Muchas veces, una de ellas en plena Dictadura, he afirmado
que la República es el ún¡co régimen que automáticamente se corrige a sí
mismo, y en consecuencia, no tolera su propia falsificación.
La República, o expresa una realidad nacional, o no puede vivir. La
República es, quiérase o no, sinceridad histórica, y ésa es la suprema fuerza a
que puede llegar un pueblo. Cuando éste ha conquistado su propia sinceridad,
cuando cobra esa radical conciencia de sí mismo, nada ni nadie se le puede
poner enfrente. Las Monarquías, en cambio, fácilmente se convierten en máscaras
que un pueblo se pone a si mismo, y no le dejan verse y sentirse y ser y a lo
mejor bajó el antifaz, remilgado de una Corte se van muriendo y pudriendo por
dentro.
Esténse, pues, quedos los monárquicos. Tenemos profundo derecho
—¡qué diablo, derecho!—, tenemos inexcusable obligación los españoles de hacer
a fondo la experiencia, republicana. Y esta experiencia es larga como todo lo
que posee dimensiones históricas. Tienen que pasar muchas cosas. Lo primero que
tenía que pasar era que vomitasen las llamadas "izquierdas" todas las
necedades que tenían en el vientre. Que esto haya acontecido es ya un avance y
una ganancia, no es pura pérdida. Ahora pasará que van a practicar la misma operación
con las suyas las llamadas "derechas". Luego, España, si desde ahora
la preparamos, tomará la vía ascendente.
Como tenemos, pues, la obligación de hacer esa gran experiencia,
sépanlo, estamos resueltos a defender la República. Yo también. Sin desplantes
ni aspavientos, que detesto. Pero conste: yo también. Yo, que apenas si cruzo
la palabra con esos hombress que han gobernado estos años. algunos de los
cuales me parecen no ya jabalíes, sino rinocerontes.

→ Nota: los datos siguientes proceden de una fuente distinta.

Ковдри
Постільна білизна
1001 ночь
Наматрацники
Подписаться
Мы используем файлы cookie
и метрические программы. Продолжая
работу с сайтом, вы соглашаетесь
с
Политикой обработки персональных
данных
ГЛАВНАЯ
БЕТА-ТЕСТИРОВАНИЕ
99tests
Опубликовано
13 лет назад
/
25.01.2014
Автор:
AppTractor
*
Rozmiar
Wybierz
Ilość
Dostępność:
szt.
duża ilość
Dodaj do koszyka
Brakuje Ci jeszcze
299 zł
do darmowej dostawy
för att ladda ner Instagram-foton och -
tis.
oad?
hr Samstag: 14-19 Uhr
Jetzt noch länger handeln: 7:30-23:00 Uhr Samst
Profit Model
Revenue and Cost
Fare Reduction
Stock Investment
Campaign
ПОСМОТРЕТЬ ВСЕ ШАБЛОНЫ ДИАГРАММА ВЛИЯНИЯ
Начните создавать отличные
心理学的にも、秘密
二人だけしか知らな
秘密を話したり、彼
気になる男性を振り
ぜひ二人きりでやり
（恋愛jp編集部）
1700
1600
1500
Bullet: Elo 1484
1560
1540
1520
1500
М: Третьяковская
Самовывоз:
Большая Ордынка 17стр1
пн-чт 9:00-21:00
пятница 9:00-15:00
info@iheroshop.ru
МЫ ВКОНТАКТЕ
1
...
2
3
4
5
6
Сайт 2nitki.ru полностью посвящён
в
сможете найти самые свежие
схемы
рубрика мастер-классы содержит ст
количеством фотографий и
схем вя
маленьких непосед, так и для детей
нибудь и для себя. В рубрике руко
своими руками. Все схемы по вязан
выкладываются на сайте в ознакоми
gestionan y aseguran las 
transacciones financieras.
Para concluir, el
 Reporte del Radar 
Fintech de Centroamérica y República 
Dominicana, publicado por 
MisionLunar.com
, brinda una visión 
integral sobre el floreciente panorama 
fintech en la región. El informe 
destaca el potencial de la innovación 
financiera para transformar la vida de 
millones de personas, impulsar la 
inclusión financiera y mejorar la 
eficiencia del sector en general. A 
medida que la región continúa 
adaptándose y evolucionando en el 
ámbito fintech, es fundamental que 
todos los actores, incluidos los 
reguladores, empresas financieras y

Pero ¿qué queríais, españoles? ¿Que hubiesen estado ahí
esperando, armados de punta en blanco, hombres maravillosos para gobernaros?
Pero ¿qué habíais hecho antes para tener esos hombres? ¿Creéis que esas cosas
se regalan, que lograrlas no supone dolores, esfuerzos, angustias a los
pueblos? Si queréis regalos, si queréis manteneros en vuestra concepción de la
vida estrecha, interesada, sin altitud y sin arrestos, sin anchura de horizonte
delante, sin afán de fuertes empresas, sin claridad de cabeza, tenéis que
contentaros por los siglos de los siglos con elegir entre D. Marcelino Domingo
y el señor Goiooechea.
Los republicanos que no eran la República
Los hombres que han gobernado estos dos años y que querían para
ellos solos la República, no eran en verdad republicanos, no tenían fe en la
República. Como no me refiero a nadie en particular, no tengo por qué hacer las
excepciones que la justicia "nominatim" reclamaría. Eran incapaces de
comprender que las trasformaciones verdaderamente profundas y sustantivas de la
vida española, las que pueden hacer de este pueblo caído un gran pueblo
ejemplar, son las que el régimen republicano, como tal y sin más, produciría a
la larga y automáticamente. Por eso necesitaban con parentoriedad otras cosas,
además de la República, cosas livianas, espectaculares, superficiales y de una
política ridiculamente arcaica, como la expulsión de los jesuítas, la
descrucifixión de las escuelas y demás cosas que por muchas razones y en muchos
sentidos —conste, en muchos sentidos— han quedado ya bajo el nivel de lo
propiamente político. Es decir, que no son siquiera cuestión. Otras, que son
más auténticas, y que, quiérase o no, habrá que hacer, como la reforma agraria,
tenían que haber sido acometidas bajo un signo inverso, sin desplantes
revolucionarios, bajo el signo rigoroso de la más alta seriedad y competencia.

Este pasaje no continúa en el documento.